Upsampling by a high amount, say 64x, typically requires inserting 63 zero samples after every source sample and then running that through a large, steep LPF (usually FIR). That LPF processing basically interpolates the values for the 63 new sample points.

Now, given that you only have one actual sample point every 64 samples followed by 63 zeros, why wouldn't you get some droop (ripple) between those samples in the resultant LPF-filtered signal?

What the zeroes do is simply replicate the spectrum as mirror copies at the higher frequencies, which the low-pass filter is then supposed to filter out. The reason we stuff with zeroes is because this keeps the "base-band" as-is, so any "ripple" comes purely from the actual low-pass filter (which in practice always has slightly less-than-ideal response in comparison to a true sinc).

That said, while this is how it works conceptually you shouldn't actually fill in the zeroes. Rather you should take the original FIR, then perform a "poly-phase decomposition" to get "64 branches" with different fractional delays. Then you filter the original signal with each one of these separately and interleave the outputs. This is mathematically equivalent, it computes the exact same thing, but avoids all the actual multiply-adds with the zeroes that would have been inserted in the naive approach (ie. in theory it runs about 64 times faster).

[Z1202]

That said, while this is how it works conceptually you shouldn't actually fill in the zeroes.

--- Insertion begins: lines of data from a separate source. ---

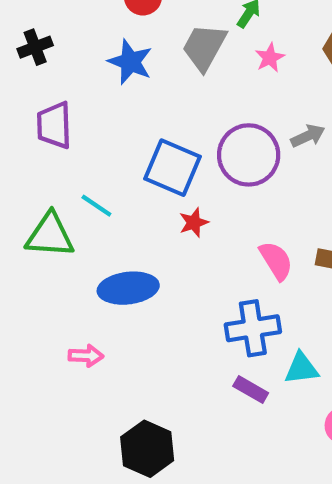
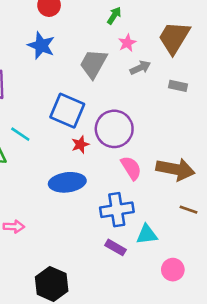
gray trapezoid: (204, 47) -> (93, 64), moved
gray arrow: (308, 136) -> (140, 68), moved
purple circle: (249, 155) -> (114, 129), moved
blue ellipse: (128, 288) -> (67, 182), moved

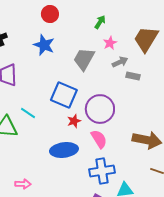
gray rectangle: (178, 86) -> (133, 76), moved
pink semicircle: (131, 168) -> (99, 139), moved

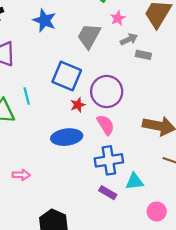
cyan line: (28, 113) -> (27, 96), turned 42

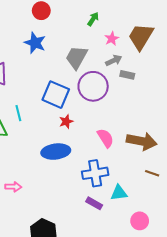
pink star: (118, 18) -> (112, 39), moved
purple circle: (107, 92) -> (93, 86), moved
pink semicircle: (106, 125) -> (105, 138), moved

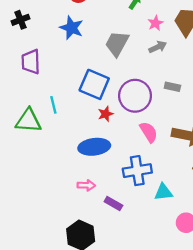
gray rectangle: (127, 75) -> (172, 87), moved
purple circle: (93, 86) -> (135, 96), moved
pink arrow: (13, 187) -> (86, 185), moved
purple rectangle: (94, 203) -> (113, 203), moved

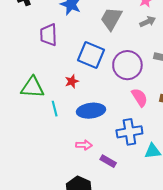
purple trapezoid: (31, 62) -> (49, 35), moved
cyan line: (53, 105) -> (55, 109), moved
red star: (106, 114) -> (72, 81), moved

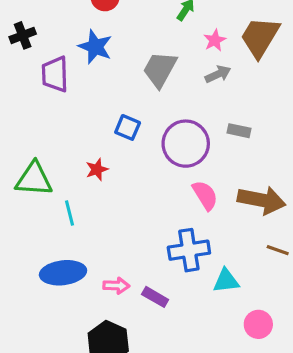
purple trapezoid: (49, 35) -> (55, 74), moved
blue square: (91, 55) -> (128, 127), size x0.6
blue ellipse: (91, 111) -> (63, 273), moved
pink arrow: (84, 145) -> (116, 286), moved

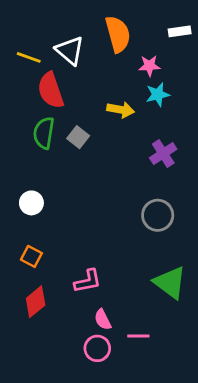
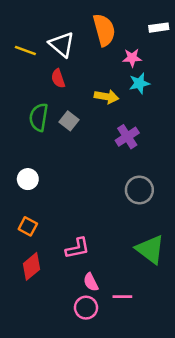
red semicircle: (51, 90) -> (58, 78), moved, size x0.6
purple cross: (163, 154) -> (127, 137), moved

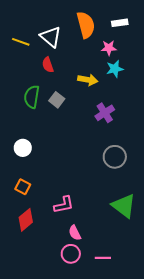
white rectangle: (159, 28) -> (120, 23), moved
pink line: (122, 297) -> (103, 258), moved

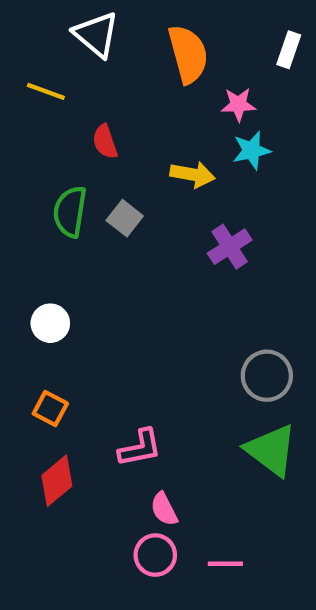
white rectangle: (120, 23) -> (289, 50), moved, turned -63
white triangle: (51, 37) -> (96, 34), moved
gray circle: (115, 157) -> (267, 376), moved

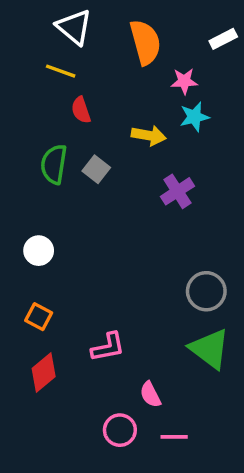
white rectangle: (289, 50) -> (223, 39), turned 44
yellow line: (46, 91) -> (61, 71), moved
pink semicircle: (164, 509) -> (150, 395), moved

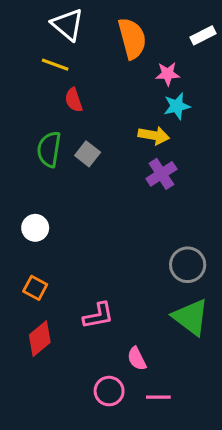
yellow arrow: (149, 135) -> (154, 135), moved

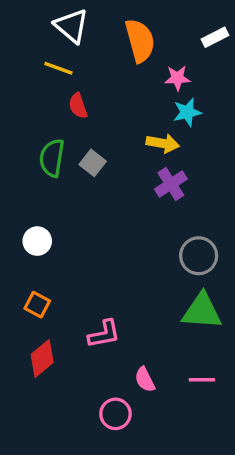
gray circle: (188, 265) -> (199, 256), moved
green triangle: (191, 317) -> (202, 311), moved, turned -33
pink line: (158, 397) -> (202, 380), moved

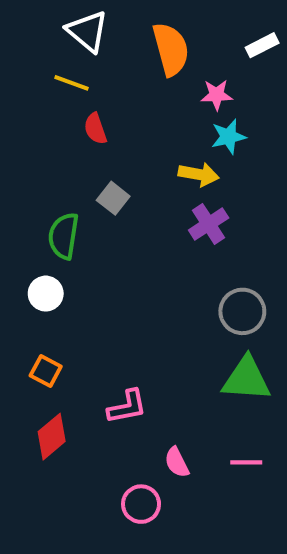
green semicircle: (52, 158) -> (64, 236), moved

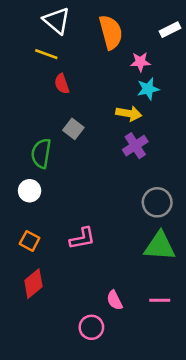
pink L-shape: (127, 407) -> (82, 238), moved

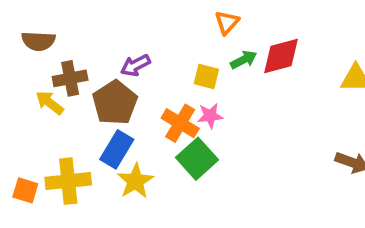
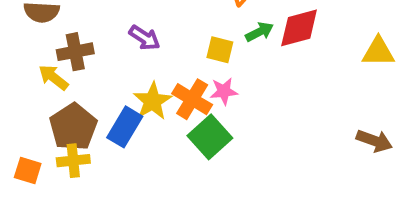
purple arrow: (135, 65) -> (145, 38), turned -120
brown pentagon: (115, 103) -> (73, 127), moved
yellow cross: (68, 181) -> (73, 161), size x0.7
yellow star: (135, 181) -> (152, 101), moved

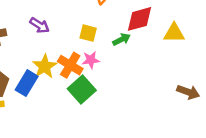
green arrow: (259, 32) -> (122, 39), moved
yellow triangle: (378, 52) -> (174, 33), moved

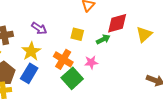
yellow triangle: (174, 33) -> (144, 34), turned -42
pink star: (91, 60) -> (91, 62), moved
yellow star: (45, 66) -> (31, 51), moved

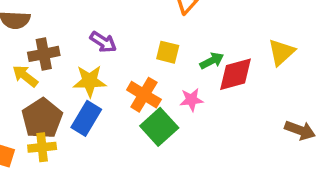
red diamond: (117, 23) -> (236, 74), moved
yellow star: (31, 51) -> (90, 81), turned 30

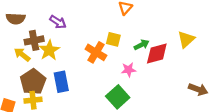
purple arrow: (103, 42) -> (58, 22), moved
yellow star: (90, 81) -> (49, 50), moved, turned -30
orange cross: (144, 95) -> (96, 52), moved
blue rectangle: (86, 118) -> (61, 82), turned -42
green square: (159, 127) -> (118, 97), moved

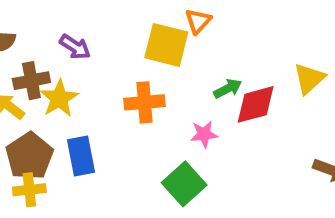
yellow square: (113, 39) -> (166, 45), moved, size x1.6
orange cross: (96, 52) -> (144, 102), turned -36

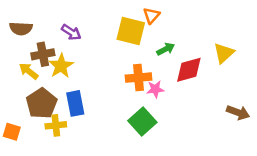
green arrow: (228, 89) -> (166, 49), moved
orange cross: (144, 102) -> (139, 78), moved
yellow cross: (29, 190) -> (56, 125), moved

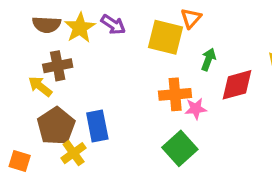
brown semicircle: (21, 28) -> (47, 25), moved
purple arrow: (71, 32) -> (113, 25), moved
green arrow: (166, 49) -> (208, 59), turned -42
yellow star: (61, 66) -> (80, 28), moved
yellow cross: (56, 125) -> (74, 153), turned -30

A matter of POV. I still think that this whole stuff of filling zeros in an unnecessary complication in the reasoning, a much more intuitive view is to restore the continuous-time signal and then sample it back (since we're thinking in conceptual terms, we should be able to do that "conceptually", while practically this is obviously impossible staying in digital domain )

As to answer the original question. The key point IMHO here is how we define the "ripples", which in turn depends on how we interpret the discrete time signal. A discrete time signal is a sequence of points and what are "ripples in a sequence of points"? Do we intuitively connect points with a smooth line and see if this line has ripples?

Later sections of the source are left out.